By using multiple distinct molecular approaches, a novel signal transduction cascade for inhibition of RhoA via the AT₂ receptor, which is expected to counter-regulate RhoA activation by the AT₁ receptor in VSMCs, becomes apparent¹¹ (Figure). Rho-kinase (ROCK), the best-characterized effector of the small G protein RhoA, contributes to vascular contraction via Ca²⁺ sensitization. Moreover, the Rho/ROCK pathway has been implicated in a wide variety of cardiovascular pathogenic conditions including hypertension, atherosclerosis and cardiovascular hypertrophy^14–17. It should be noted that both heterotrimeric G protein-dependent and -independent signal transductions have been proposed to mediate AT₁ receptor function^4,18,19. In addition to the production of reactive oxygen species⁴ and enhanced VSMC contraction, hypertrophy, as well as migration induced by the AT₁ receptor, seem to require at least two parallel signal transduction cascades mediated through G_q and G_12/13. The latter is primarily implicated in the Rho/ROCK cascade activation via RGS (regulator of G protein signaling)-domain containing Rho guanine nucleotide exchange factors (RhoGEFs)^20–23. Inhibition of either cascade appears to block those pathogenic functions induced by the AT₁ receptor^20–23, and the study by Guilluy et al has further demonstrated that the RhoA inhibition mechanism via the AT₂ receptor in VSMCs results in vasodilation¹¹. The findings also indicate a strong support of this potential “triple twist” RhoA inhibition theory to explain the multiple tissue protective effects of AT₁ receptor blockers beyond the expected AT₁ inhibition, since the AT₂ receptors could be strongly stimulated under these treatments.

Figure.

Novel signal transduction cross-talk between AT₁ and AT₂ in VSMCs. The Rho/Rhokinase cascade inhibition by the AT₂ receptor via the “triple-twist” theory involving SHP-1, CK2 and SLK not only inhibits AT₁-induced vascular contraction, but also likely inhibits VSMC hypertrophy and migration. In addition, CK2 may be activated through the AT₁ receptor, and AT₂-activated SHP-1 has been shown to directly inactivate EGFR to inhibit AT₁-activated hypertrophic signal transduction.
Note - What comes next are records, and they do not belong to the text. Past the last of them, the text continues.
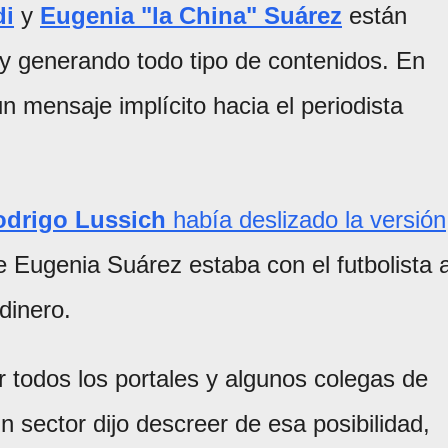
di
y
Eugenia "la China" Suárez
están
y generando todo tipo de contenidos. En
n mensaje implícito hacia el periodista
odrigo Lussich
había deslizado la versión
 Eugenia Suárez estaba con el futbolista 
dinero.
r todos los portales y algunos colegas de
 sector dijo descreer de esa posibilidad,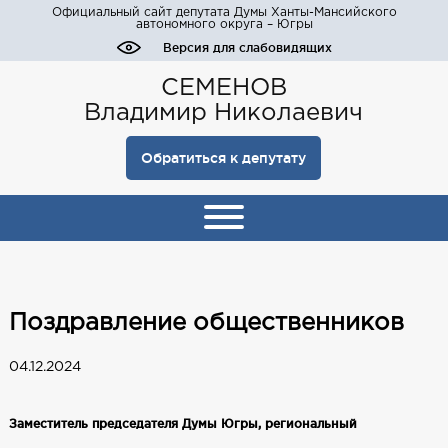
Официальный сайт депутата Думы Ханты-Мансийского
автономного округа – Югры
Версия для слабовидящих
СЕМЕНОВ
Владимир Николаевич
Обратиться к депутату
Поздравление общественников
04.12.2024
Заместитель председателя Думы Югры, региональный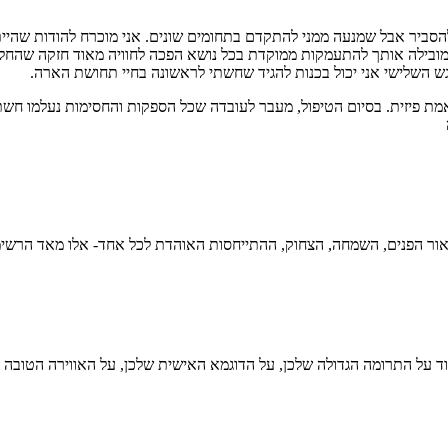
להסביר אבל שמנעה ממני להתקדם בתחומים שונים. אני מוכרח להודות שהיית
בילה אותך להתעמקות ממוקדת בכל נושא הפכה לחוויה מאוד חזקה שהחלה 
 השלישי אני יכול בכנות להגיד שחשתי לראשונה בחיי תחושת הארה.
פיזית. בסיום הטיפול, מעבר לעובדה שכל הספקות והחסימות נעלמו חשתי ב
 מאור הפנים, השמחה, הצחוק, ההתייחסות האוהדת לכל אחד- אלו מאד הרשימ
ד על התרומה הגדולה שלכן, על הדוגמא האישית שלכן, על האווירה הטובה 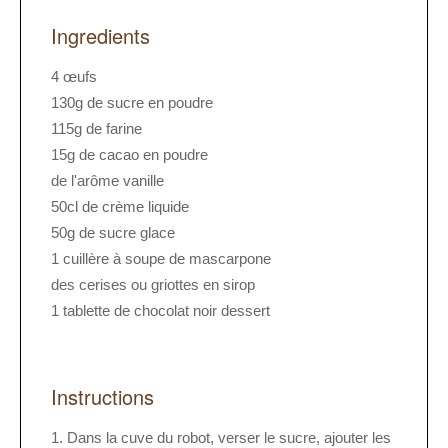
Ingredients
4 œufs
130g de sucre en poudre
115g de farine
15g de cacao en poudre
de l'arôme vanille
50cl de crème liquide
50g de sucre glace
1 cuillère à soupe de mascarpone
des cerises ou griottes en sirop
1 tablette de chocolat noir dessert
Instructions
Dans la cuve du robot, verser le sucre, ajouter les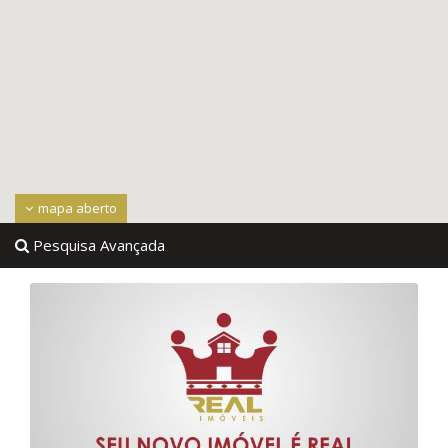
mapa aberto
Pesquisa Avançada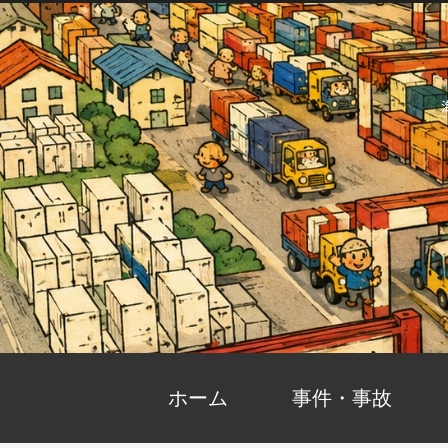
ホーム
事件・事故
In addition, identification of the novel key components of the AT₂ signal transduction will aid in exploring the molecular insight regarding the dynamic regulation of cardiovascular remodeling via the AT₁ versus AT₂, which likely involves far more additional cross-talk. Both cyclic AMP and cyclic GMP dependent kinases have been shown to phosphorylate RhoA at Ser188²⁴, which in part explains the vasodilatory properties of these kinases in VSMCs. The study by Guilluy et al has identified SLK as a novel RhoA Ser188 kinase¹¹. Interestingly, SLK has been shown to be able to activate apoptosis signal-regulated kinase-1 (ASK1) and p38 MAPK, leading to cell apoptosis²⁵. This fits well with the past findings that AT₂ mediates apoptosis in VSMCs via p38 MAPK activation²⁶. Regarding CK2, activation of CK2 has been recently shown to mediate p27 degradation by Ang II likely through the AT₁ receptor, which leads to cardiac hypertrophy²⁷. The p27 degradation has also been implicated in vascular hyperplasia²⁸. Therefore, inhibition of CK2 activity by the AT₂ receptor may also antagonize the AT₁ mediated detrimental effects through stabilization of p27 in addition to the RhoA inhibition.

Since the findings by Guilluy et al were mostly limited to VSMC culture and a ex vivo desendothelialized contraction assay using rat thoracic aorta rings, the relevance of this novel AT₂ signal transduction in mediating the beneficial AT₂ function in cardiovascular diseases remains unclear. Further expansion of the research in this field by using animal models of cardiovascular diseases has strong potential for future translation of the outcomes, which may lead to prevention of cardiovascular diseases linked to enhanced AT₁ receptor signal transduction.